# Frage zu revdep-rebuild

## michel7

revdep-rebuild -i bringt keine pakete zum neubauen

env SEARCH_DIRS="/ -*" SEARCH_DIRS_MASK="/mnt /home" revdep-rebuild -i bringt 122 pakete zum neubauen ...

handelt es sich hierbei wirklich um "defekte" abhängigkeiten, die neugebaut werden sollen? kann mich einer der profis über den sinn und zweck vom speziell 2ten befehl aufklären?

----------

## mrsteven

revdep-rebuild schließt mit den Standardeinstellungen einige Verzeichnisse von der Suche nach kaputten Abhängigkeiten aus.
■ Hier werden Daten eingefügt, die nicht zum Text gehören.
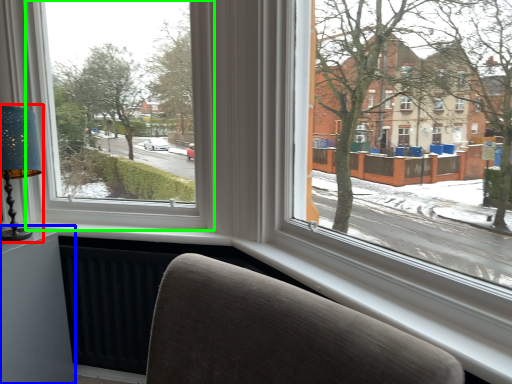 Question: Estimate the real-world distances between objects in this image. Which object is farther from table lamp (highlighted by a red box), table (highlighted by a blue box) or window (highlighted by a green box)?

Choices:
 (A) table
 (B) window

Answer: (A) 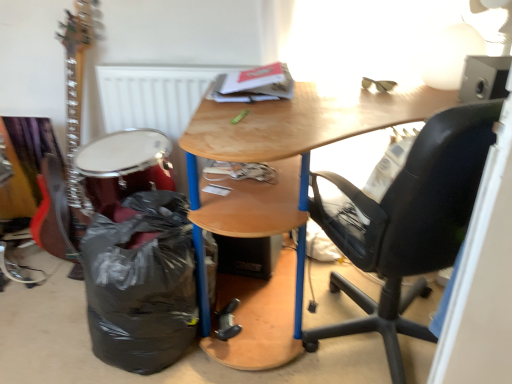 Question: In terms of width, does black plastic bag at lower left look wider or thinner when compared to shiny red drum at lower left?

Choices:
 (A) wide
 (B) thin

Answer: (A)

Question: Considering their positions, is black plastic bag at lower left located in front of or behind shiny red drum at lower left?

Choices:
 (A) behind
 (B) front

Answer: (B)

Question: Based on their relative distances, which object is farther from the black plastic bag at lower left?

Choices:
 (A) shiny red drum at lower left
 (B) white matte radiator at upper center
 (C) black leather office chair at right
 (D) wooden desk at center

Answer: (C)

Question: Based on their relative distances, which object is farther from the black leather office chair at right?

Choices:
 (A) black plastic bag at lower left
 (B) shiny red drum at lower left
 (C) wooden desk at center
 (D) white matte radiator at upper center

Answer: (D) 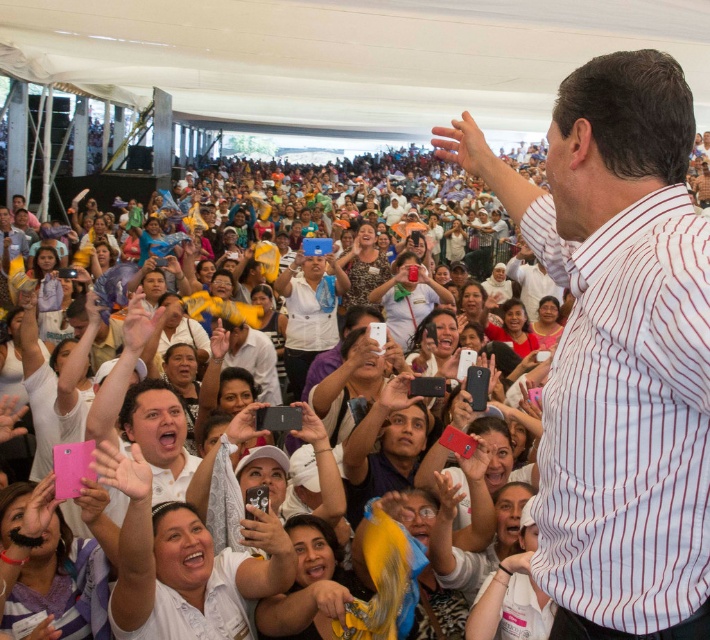 Question: Among these objects, which one is farthest from the camera?

Choices:
 (A) white striped shirt at upper right
 (B) white striped shirt at center
 (C) white matte shirt at center

Answer: (C)

Question: Is white striped shirt at center thinner than white striped shirt at upper right?

Choices:
 (A) no
 (B) yes

Answer: (B)

Question: Which object appears farthest from the camera in this image?

Choices:
 (A) white striped shirt at upper right
 (B) white striped shirt at center

Answer: (A)

Question: Among these objects, which one is farthest from the camera?

Choices:
 (A) white matte shirt at center
 (B) white striped shirt at center

Answer: (A)

Question: Does white striped shirt at center appear under white striped shirt at upper right?

Choices:
 (A) yes
 (B) no

Answer: (B)

Question: Can you confirm if white striped shirt at center is positioned to the right of white matte shirt at center?

Choices:
 (A) yes
 (B) no

Answer: (A) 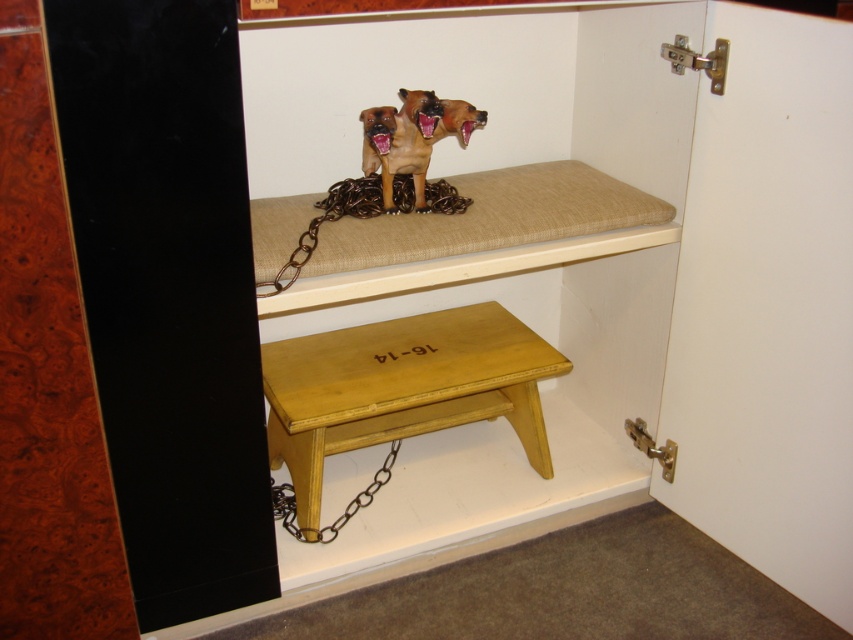 Does brown matte dog at upper center appear on the left side of metallic chain at lower center?

Incorrect, brown matte dog at upper center is not on the left side of metallic chain at lower center.

Looking at this image, does brown matte dog at upper center have a greater width compared to metallic chain at lower center?

No.

The width and height of the screenshot is (853, 640). What do you see at coordinates (412, 138) in the screenshot? I see `brown matte dog at upper center` at bounding box center [412, 138].

At what (x,y) coordinates should I click in order to perform the action: click on brown matte dog at upper center. Please return your answer as a coordinate pair (x, y). Looking at the image, I should click on (412, 138).

This screenshot has width=853, height=640. I want to click on yellow wood step stool at lower center, so click(401, 388).

Who is positioned more to the right, yellow wood step stool at lower center or metallic chain at lower center?

yellow wood step stool at lower center

In order to click on yellow wood step stool at lower center in this screenshot , I will do `click(401, 388)`.

Who is lower down, brown matte dog at upper center or brown metallic chain at upper center?

brown metallic chain at upper center is below.

Can you confirm if brown matte dog at upper center is bigger than brown metallic chain at upper center?

Incorrect, brown matte dog at upper center is not larger than brown metallic chain at upper center.

Is point (386, 195) closer to camera compared to point (289, 257)?

That is False.

Find the location of `brown matte dog at upper center`. brown matte dog at upper center is located at coordinates (412, 138).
Mit deinem Befehl schließt du die meisten dieser Verzeichnisse wieder ein.

Jetzt kann man natürlich fragen: Warum wird überhaupt nicht gleich der komplette Verzeichnisbaum durchsucht? Also /home und /mnt ergeben keinen Sinn, da Portage dorthin normalerweise keine Programme installiert. Des Weiteren werden auch Verzeichnisse (im Wesentlichen der ganze /opt-Baum) mit Binärpaketen (mozilla-firefox-bin, openoffice-bin...) ignoriert, denn diese können logischerweise nicht neu kompiliert und gegen neuere Versionen der Bibliotheken gelinkt werden.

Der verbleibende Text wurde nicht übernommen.